Highly effective and selective synthesis of cyclic compounds utilizing reactivity of electron-deficient alkenes

2023 Fiscal Year Final Research Report

• Project/Area Number: 19K05476
• Research Category: Grant-in-Aid for Scientific Research (C)
• Allocation Type: Multi-year Fund
• Section: 一般
• Review Section: Basic Section 33020:Synthetic organic chemistry-related
• Research Institution: Nara University of Education
• Principal Investigator: YAMAZAKI Shoko 奈良教育大学, 理科教育講座, 教授 (50182481)
• Project Period (FY): 2019-04-01 – 2024-03-31
• Keywords: 電子欠乏性アルケン / 分子内環化反応 / 環化付加 / Knoevenagel縮合 / ヘテロ環 / 炭素環 / スチレン / アルキン

Outline of Final Research Achievements

Highly effective and selective synthesis of cyclic compounds utilizing reactivity of electron-deficient alkenes has been achieved.
Inter- and intramolecular cycloaddition of ethenetricarboxylates with styrenes in the presence of Lewis acid gave cyclobutanes, stereoselectively.

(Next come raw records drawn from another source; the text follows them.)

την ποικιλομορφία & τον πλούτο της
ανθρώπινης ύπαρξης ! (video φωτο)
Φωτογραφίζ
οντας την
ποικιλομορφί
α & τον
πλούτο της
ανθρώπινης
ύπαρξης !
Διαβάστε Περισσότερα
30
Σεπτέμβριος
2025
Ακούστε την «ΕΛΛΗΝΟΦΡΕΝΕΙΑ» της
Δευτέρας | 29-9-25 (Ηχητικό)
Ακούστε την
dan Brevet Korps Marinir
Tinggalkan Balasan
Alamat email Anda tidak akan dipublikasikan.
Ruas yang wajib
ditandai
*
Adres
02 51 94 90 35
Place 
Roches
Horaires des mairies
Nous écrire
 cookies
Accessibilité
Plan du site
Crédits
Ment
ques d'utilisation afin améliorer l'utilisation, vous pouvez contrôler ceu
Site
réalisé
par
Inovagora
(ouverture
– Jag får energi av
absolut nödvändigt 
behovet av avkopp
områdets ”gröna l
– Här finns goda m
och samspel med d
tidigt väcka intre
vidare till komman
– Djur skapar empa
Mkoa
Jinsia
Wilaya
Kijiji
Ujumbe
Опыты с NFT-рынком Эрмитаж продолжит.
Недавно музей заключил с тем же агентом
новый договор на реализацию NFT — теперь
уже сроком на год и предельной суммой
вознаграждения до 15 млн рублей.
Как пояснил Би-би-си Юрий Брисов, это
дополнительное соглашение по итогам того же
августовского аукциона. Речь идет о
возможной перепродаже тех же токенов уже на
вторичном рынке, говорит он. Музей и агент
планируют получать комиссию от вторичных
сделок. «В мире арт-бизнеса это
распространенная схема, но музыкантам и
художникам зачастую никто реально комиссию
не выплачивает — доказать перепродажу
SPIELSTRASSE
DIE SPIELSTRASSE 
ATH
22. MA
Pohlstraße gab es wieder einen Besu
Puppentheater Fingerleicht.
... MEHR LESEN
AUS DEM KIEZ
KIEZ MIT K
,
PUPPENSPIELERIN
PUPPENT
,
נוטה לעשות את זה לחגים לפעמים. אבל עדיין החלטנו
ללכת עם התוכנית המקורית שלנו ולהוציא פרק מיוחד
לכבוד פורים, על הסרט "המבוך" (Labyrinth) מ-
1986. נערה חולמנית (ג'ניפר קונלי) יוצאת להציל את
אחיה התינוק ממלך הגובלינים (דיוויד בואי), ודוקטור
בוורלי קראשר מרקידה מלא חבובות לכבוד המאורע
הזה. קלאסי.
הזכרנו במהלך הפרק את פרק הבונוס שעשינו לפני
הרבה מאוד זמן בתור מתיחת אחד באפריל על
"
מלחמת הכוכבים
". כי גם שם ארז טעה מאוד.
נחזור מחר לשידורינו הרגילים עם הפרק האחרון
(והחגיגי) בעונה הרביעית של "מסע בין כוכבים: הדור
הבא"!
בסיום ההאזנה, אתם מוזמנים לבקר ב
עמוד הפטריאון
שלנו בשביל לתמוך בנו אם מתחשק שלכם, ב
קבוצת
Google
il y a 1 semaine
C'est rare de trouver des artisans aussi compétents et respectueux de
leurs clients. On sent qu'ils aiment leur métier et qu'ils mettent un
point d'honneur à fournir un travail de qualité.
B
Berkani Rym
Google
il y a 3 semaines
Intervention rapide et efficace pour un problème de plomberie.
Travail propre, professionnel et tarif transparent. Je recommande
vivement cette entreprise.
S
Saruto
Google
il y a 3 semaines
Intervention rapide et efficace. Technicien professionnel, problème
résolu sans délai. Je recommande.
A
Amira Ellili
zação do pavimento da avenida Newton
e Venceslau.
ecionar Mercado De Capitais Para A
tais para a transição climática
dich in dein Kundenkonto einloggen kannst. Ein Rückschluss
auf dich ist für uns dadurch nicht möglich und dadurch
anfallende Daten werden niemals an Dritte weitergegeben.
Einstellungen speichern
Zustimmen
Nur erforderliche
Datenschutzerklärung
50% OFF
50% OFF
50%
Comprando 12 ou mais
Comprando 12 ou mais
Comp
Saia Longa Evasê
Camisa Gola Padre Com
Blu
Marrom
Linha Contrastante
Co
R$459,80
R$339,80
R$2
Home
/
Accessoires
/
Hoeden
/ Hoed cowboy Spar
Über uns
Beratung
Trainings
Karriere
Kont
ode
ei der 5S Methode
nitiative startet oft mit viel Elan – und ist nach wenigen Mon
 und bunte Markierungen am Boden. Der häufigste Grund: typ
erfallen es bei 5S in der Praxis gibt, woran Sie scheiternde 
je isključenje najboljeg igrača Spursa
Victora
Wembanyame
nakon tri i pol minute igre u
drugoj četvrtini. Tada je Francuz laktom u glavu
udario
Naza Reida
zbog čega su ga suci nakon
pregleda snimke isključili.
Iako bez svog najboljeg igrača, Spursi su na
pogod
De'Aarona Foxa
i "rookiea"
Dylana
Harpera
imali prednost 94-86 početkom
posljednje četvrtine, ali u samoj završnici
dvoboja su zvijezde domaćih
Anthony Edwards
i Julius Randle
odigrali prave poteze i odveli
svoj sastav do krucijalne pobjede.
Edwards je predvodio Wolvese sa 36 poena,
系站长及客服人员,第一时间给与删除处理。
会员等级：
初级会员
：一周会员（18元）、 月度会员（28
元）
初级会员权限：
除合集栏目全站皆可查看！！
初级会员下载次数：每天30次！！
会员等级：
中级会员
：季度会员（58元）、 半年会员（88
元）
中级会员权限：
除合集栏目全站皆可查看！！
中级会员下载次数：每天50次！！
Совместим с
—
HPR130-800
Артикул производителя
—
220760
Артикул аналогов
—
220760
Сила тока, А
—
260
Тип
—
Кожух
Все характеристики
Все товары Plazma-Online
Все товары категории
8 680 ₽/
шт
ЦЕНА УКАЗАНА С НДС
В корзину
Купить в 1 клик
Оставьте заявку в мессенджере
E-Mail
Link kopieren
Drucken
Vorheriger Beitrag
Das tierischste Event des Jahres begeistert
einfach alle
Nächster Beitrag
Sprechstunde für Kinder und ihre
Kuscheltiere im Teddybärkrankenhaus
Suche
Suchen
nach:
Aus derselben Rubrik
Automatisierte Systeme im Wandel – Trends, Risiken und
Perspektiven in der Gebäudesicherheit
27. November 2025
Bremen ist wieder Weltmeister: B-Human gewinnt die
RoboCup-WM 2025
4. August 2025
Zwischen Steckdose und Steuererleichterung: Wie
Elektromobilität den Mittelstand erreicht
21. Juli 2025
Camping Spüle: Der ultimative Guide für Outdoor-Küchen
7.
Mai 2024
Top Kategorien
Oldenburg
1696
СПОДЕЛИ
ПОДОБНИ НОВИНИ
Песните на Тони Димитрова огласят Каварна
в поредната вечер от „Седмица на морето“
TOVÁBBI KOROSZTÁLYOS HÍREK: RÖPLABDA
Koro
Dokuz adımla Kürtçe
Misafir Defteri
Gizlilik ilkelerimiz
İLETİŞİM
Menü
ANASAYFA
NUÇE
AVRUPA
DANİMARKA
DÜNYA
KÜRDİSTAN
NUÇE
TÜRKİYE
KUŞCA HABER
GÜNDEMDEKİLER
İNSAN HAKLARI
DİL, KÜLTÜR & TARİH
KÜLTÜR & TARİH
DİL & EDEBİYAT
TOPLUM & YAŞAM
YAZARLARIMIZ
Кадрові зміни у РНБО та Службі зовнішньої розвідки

The intramolecular reactions of styrene-functionalized ethenetricaroxylate amides showed high diversity of reaction modes. Heating α-bromostyrene-functionalized amides of monomethyl fumarate with Et3N gave 1,4-dihydronaphthalenes. Dehydrogenation of various 1,4-dihydronaphthalenes gave naphthalene derivatives. Intramolecular cyclization reactions of arylpropargyl amides of electron-deficient α,β-alkenyl carboxylates gave benz[f]isoindolines and aroyl pyrrolidines depending on the reaction conditions. Sequential Knoevenagel condensation/cyclization leading to indenes and benzofulvenes have also been developed. The reaction mechanisms have been studied using DFT calculations.

Free Research Field

有機合成化学

Academic Significance and Societal Importance of the Research Achievements

高温、低温を必要としない、ワンポット多結合形成による、低エネルギー型、短工程の環化合物骨格の選択的な新合成反応開発を達成した。環境負荷軽減に貢献することができる。
種々の置換基を用いて電子的、立体的効果による反応性、選択性の違いを調べ、計算化学を用いて、起こりうる反応経路を詳細に調べることにより、反応が成功する鍵となる因子、選択性を解明した。蛍光などの物性を持つ多修飾環化合物の合成も達成した。含窒素、酸素などのヘテロ環、炭素環をもつ生物活性のある物質や、機能性有機材料開発が期待される。